Ecosyste.ms: Awesome

An open API service indexing awesome lists of open source software.

https://github.com/open-fresh/bomb-squad

Automatic detection and silencing of high cardinality series in Prometheus.
https://github.com/open-fresh/bomb-squad

Last synced: 3 months ago
JSON representation

Automatic detection and silencing of high cardinality series in Prometheus.

Lists

README

        

# Bomb Squad: Suppressing Prometheus Cardinality Explosions
[![CircleCI](https://circleci.com/gh/open-fresh/bomb-squad.svg?style=svg)](https://circleci.com/gh/open-fresh/bomb-squad)
[![Docker Repository on Quay](https://quay.io/repository/freshtracks.io/bomb-squad/status "Docker Repository on Quay")](https://quay.io/repository/freshtracks.io/bomb-squad)

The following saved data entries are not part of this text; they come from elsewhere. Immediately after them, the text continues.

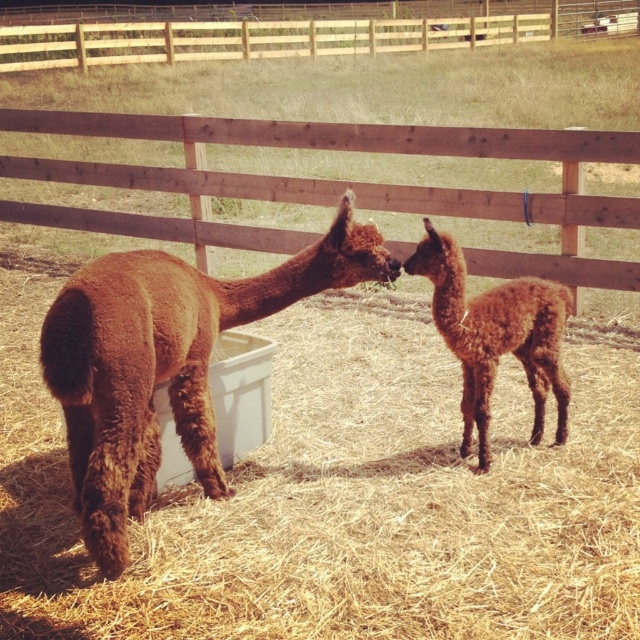 You are a farmer who needs to separate two alpacas using a divider that is 36 inches wide. You see the brown woolen alpaca at center and the brown fuzzy alpaca at center. Can the divider fit between them without touching either animal?

The distance between the brown woolen alpaca at center and the brown fuzzy alpaca at center is 35.33 inches. Since the divider is 36 inches wide, it is slightly too wide to fit between them without touching the animals.

You are a farmer who wants to separate the two alpacas in the enclosure. You have a divider that can be placed between them. Based on their positions, can you place the divider between the brown woolen alpaca at center and the brown fuzzy alpaca at center?

The brown woolen alpaca at center is positioned under the brown fuzzy alpaca at center, so placing a divider between them might not be possible since they are vertically aligned rather than side by side. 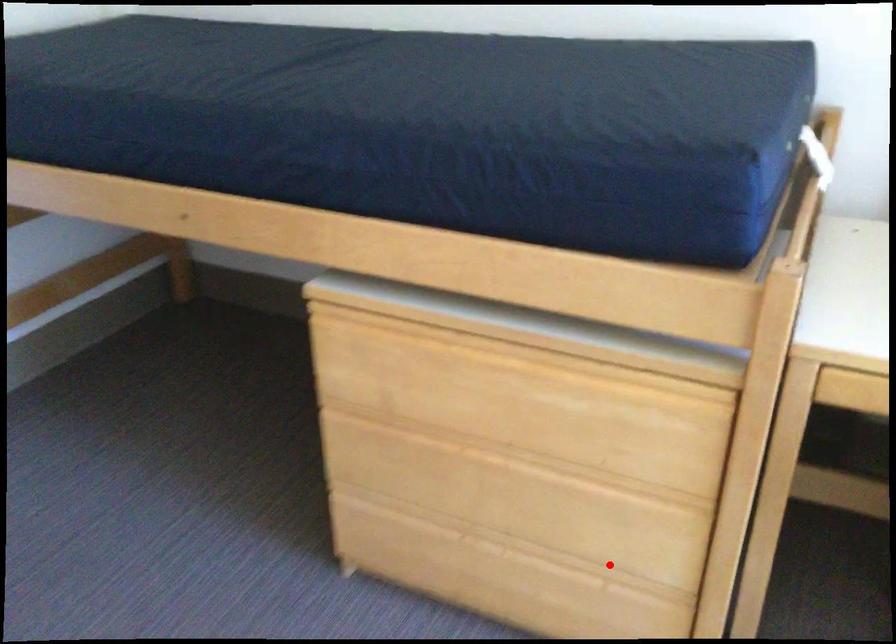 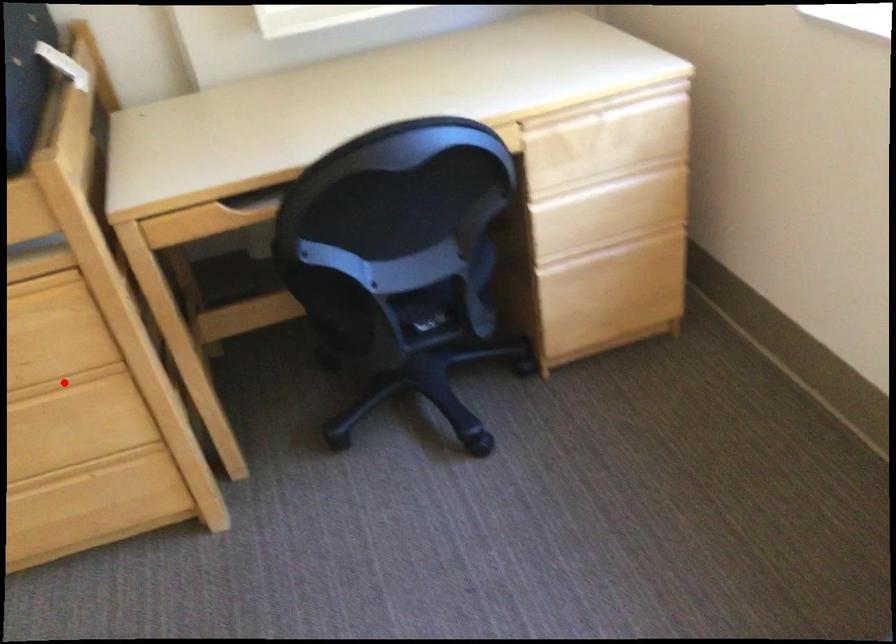 I am providing you with two images of the same scene from different viewpoints. A red point is marked on the first image and another point is marked on the second image. Are the points marked in image1 and image2 representing the same 3D position?

No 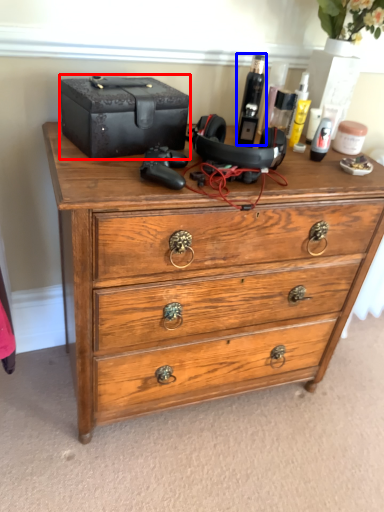 Question: Which object appears closest to the camera in this image, storage box (highlighted by a red box) or toiletry (highlighted by a blue box)?

Choices:
 (A) storage box
 (B) toiletry

Answer: (A)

Bomb Squad is a sidecar to Kubernetes-deployed Prometheus instances that detects and suppresses cardinality explosions. It is a tool intended to bring operational stability and greater visibility in times of rapid cardinality inflation, keeping your Prometheus instances online and usable while providing clear indications that something is trying to blow up.

## Status
Bomb Squad is currently an **alpha** project, with a few caveats of which you should be aware:
* It is currently very Kubernetes-centric in implementation, though not conceptually
* ~~It is currently quite limited in how many Prometheus configurations it can support, as it's non-trivial to vendor Prometheus' `config` package (doing so naively will pull in _all_ of the service discovery vendor code, which hurts).~~
* ~~For now, only static scrape jobs and Kubernetes service discovery configs are supported~~
* ~~Any other service discovery configuration will be rendered incorrectly upon writing the configuration back to the ConfigMap~~
* There have been some assumptions made for the sake of solving specific problems, which we intend to refactor properly and make more broadly applicable
* For now, it can only one class of cardinality explosion (exploding label _values_), while there are at least two more classes that we'd love to support:
* Exploding label _names_
* Exploding _metric_ names
* PRs and issues are welcome!

## Suppressing the what now?
You might find now and again that one or more of your Prometheus scrape targets begins to expose some manner of super high-cardinality data as metric labels. Prometheus is awesome at handling "typical" high-cardinality behavior:
* Normal pod churn from Kubernetes
* Elastic workloads scaling up and down to handle additional work
* Infrequent and unsustained infrastructure changes (ex. bringing new test clusters online and/or tearing them down)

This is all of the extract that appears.